Among the records, find the lines that hold the string "been" and return them.

***** Exercise materials *****

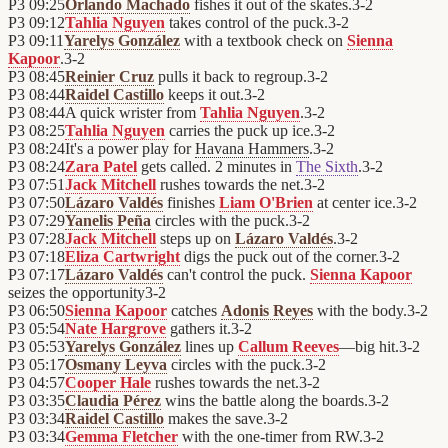
P3
09:25
Orlando Machado
fishes it out of the skates.
3
-
2
P3
09:12
Tahlia Nguyen
takes control of the puck.
3
-
2
P3
09:11
Yarelys González
with a textbook check on
Sienna
Kapoor
.
3
-
2
P3
08:45
Reinier Cruz
pulls it back to regroup.
3
-
2
P3
08:44
Raidel Castillo
keeps it out.
3
-
2
P3
08:44
A quick wrister from
Tahlia Nguyen
.
3
-
2
P3
08:25
Tahlia Nguyen
carries the puck up ice.
3
-
2
P3
08:24
It's a power play for
Havana Hammers
.
3
-
2
P3
08:24
Zara Patel
gets called. 2 minutes in
The Sixth
.
3
-
2
P3
07:51
Jack Mitchell
rushes towards the net.
3
-
2
P3
07:50
Lázaro Valdés
finishes
Liam O'Brien
at center ice.
3
-
2
P3
07:29
Yanelis Peña
circles with the puck.
3
-
2
P3
07:28
Jack Mitchell
steps up on
Lázaro Valdés
.
3
-
2
P3
07:18
Eliza Cartwright
digs the puck out of the corner.
3
-
2
P3
07:17
Lázaro Valdés
can't control the puck.
Sienna Kapoor
seizes the opportunity
3
-
2
P3
06:50
Sienna Kapoor
catches
Adonis Reyes
with the body.
3
-
2
P3
05:54
Nate Hargrove
gathers it.
3
-
2
P3
05:53
Yarelys González
lines up
Callum Reeves
—big hit.
3
-
2
P3
05:17
Osmany Leyva
circles with the puck.
3
-
2
P3
04:57
Cooper Hale
rushes towards the net.
3
-
2
P3
03:35
Claudia Pérez
wins the battle along the boards.
3
-
2
P3
03:34
Raidel Castillo
makes the save.
3
-
2
P3
03:34
Gemma Fletcher
with the one-timer from RW.
3
-
2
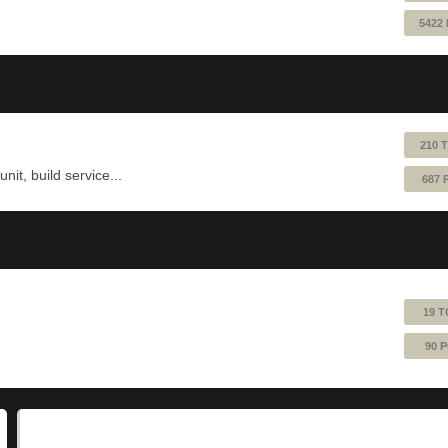
5422
210 
nit, build service...
687 
19 T
90 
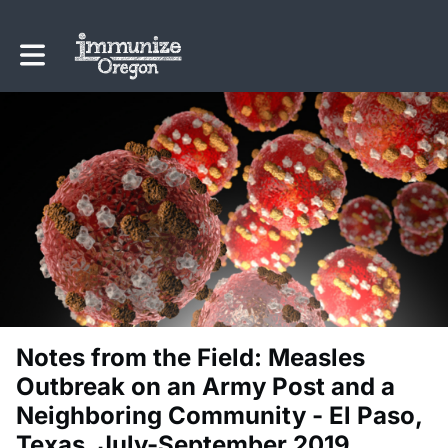
Toggle main navigation
Notes from the Field: Measles
Outbreak on an Army Post and a
Neighboring Community - El Paso,
Texas, July-September 2019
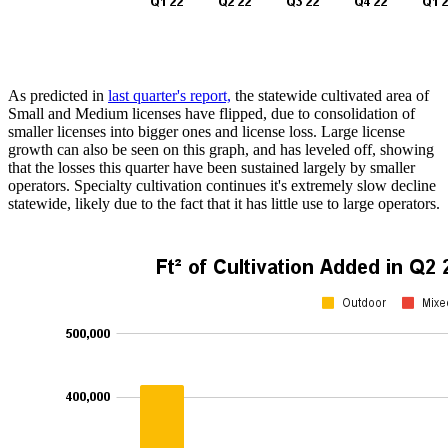
As predicted in
last quarter's report,
the statewide cultivated area of
Small and Medium licenses have flipped, due to consolidation of
smaller licenses into bigger ones and license loss. Large license
growth can also be seen on this graph, and has leveled off, showing
that the losses this quarter have been sustained largely by smaller
operators. Specialty cultivation continues it's extremely slow decline
statewide, likely due to the fact that it has little use to large operators.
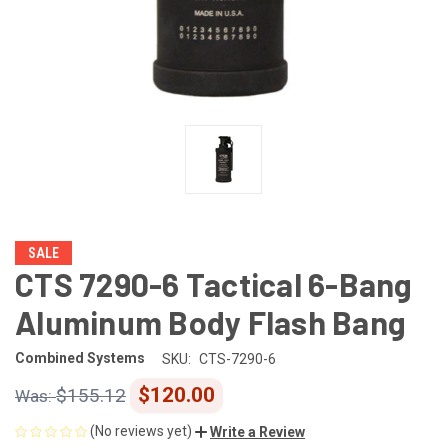
SALE
CTS 7290-6 Tactical 6-Bang
Aluminum Body Flash Bang
Combined Systems
SKU:
CTS-7290-6
$120.00
$155.12
(No reviews yet)
Write a Review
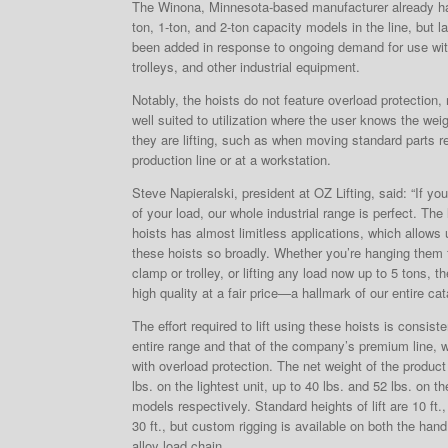
The Winona, Minnesota-based manufacturer already ha
ton, 1-ton, and 2-ton capacity models in the line, but l
been added in response to ongoing demand for use w
trolleys, and other industrial equipment.
Notably, the hoists do not feature overload protection
well suited to utilization where the user knows the weig
they are lifting, such as when moving standard parts r
production line or at a workstation.
Steve Napieralski, president at OZ Lifting, said: “If y
of your load, our whole industrial range is perfect. The 
hoists has almost limitless applications, which allows
these hoists so broadly. Whether you’re hanging them
clamp or trolley, or lifting any load now up to 5 tons, th
high quality at a fair price—a hallmark of our entire cat
The effort required to lift using these hoists is consist
entire range and that of the company’s premium line, 
with overload protection. The net weight of the produc
lbs. on the lightest unit, up to 40 lbs. and 52 lbs. on t
models respectively. Standard heights of lift are 10 ft., 
30 ft., but custom rigging is available on both the ha
alloy load chain.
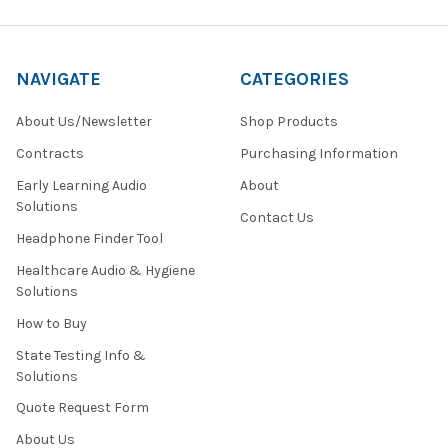
NAVIGATE
CATEGORIES
About Us/Newsletter
Shop Products
Contracts
Purchasing Information
Early Learning Audio
About
Solutions
Contact Us
Headphone Finder Tool
Healthcare Audio & Hygiene
Solutions
How to Buy
State Testing Info &
Solutions
Quote Request Form
About Us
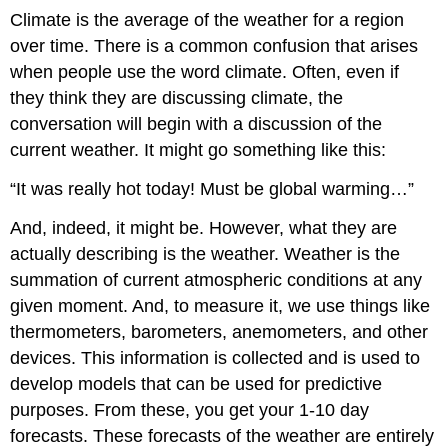
Climate is the average of the weather for a region
over time. There is a common confusion that arises
when people use the word climate. Often, even if
they think they are discussing climate, the
conversation will begin with a discussion of the
current weather. It might go something like this:
“It was really hot today! Must be global warming…”
And, indeed, it might be. However, what they are
actually describing is the weather. Weather is the
summation of current atmospheric conditions at any
given moment. And, to measure it, we use things like
thermometers, barometers, anemometers, and other
devices. This information is collected and is used to
develop models that can be used for predictive
purposes. From these, you get your 1-10 day
forecasts. These forecasts of the weather are entirely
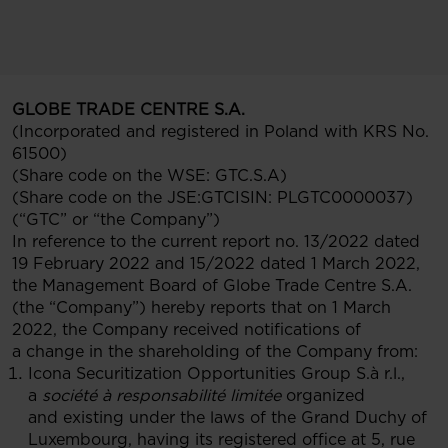
GLOBE TRADE CENTRE S.A.
(Incorporated and registered in Poland with KRS No.
61500)
(Share code on the WSE: GTC.S.A)
(Share code on the JSE:GTCISIN: PLGTC0000037)
(“GTC” or “the Company”)
In reference to the current report no. 13/2022 dated
19 February 2022 and 15/2022 dated 1 March 2022,
the Management Board of Globe Trade Centre S.A.
(the “Company”) hereby reports that on 1 March
2022, the Company received notifications of
a change in the shareholding of the Company from:
Icona Securitization Opportunities Group S.à r.l.,
a
société à responsabilité limitée
organized
and existing under the laws of the Grand Duchy of
Luxembourg, having its registered office at 5, rue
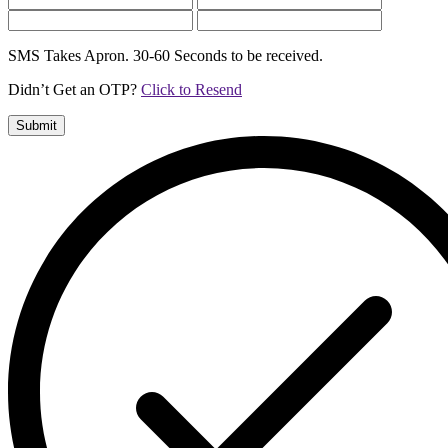
SMS Takes Apron. 30-60 Seconds to be received.
Didn’t Get an OTP?
Click to Resend
Submit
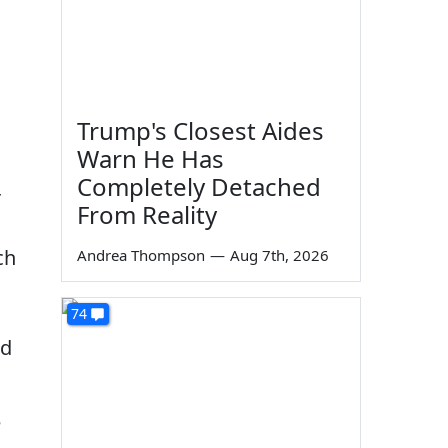
Trump's Closest Aides
Warn He Has
Completely Detached
r
From Reality
ch
Andrea Thompson
—
Aug 7th, 2026
74
nd
e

*****

Expected answer:
that the losses this quarter have been sustained largely by smaller
been added in response to ongoing demand for use w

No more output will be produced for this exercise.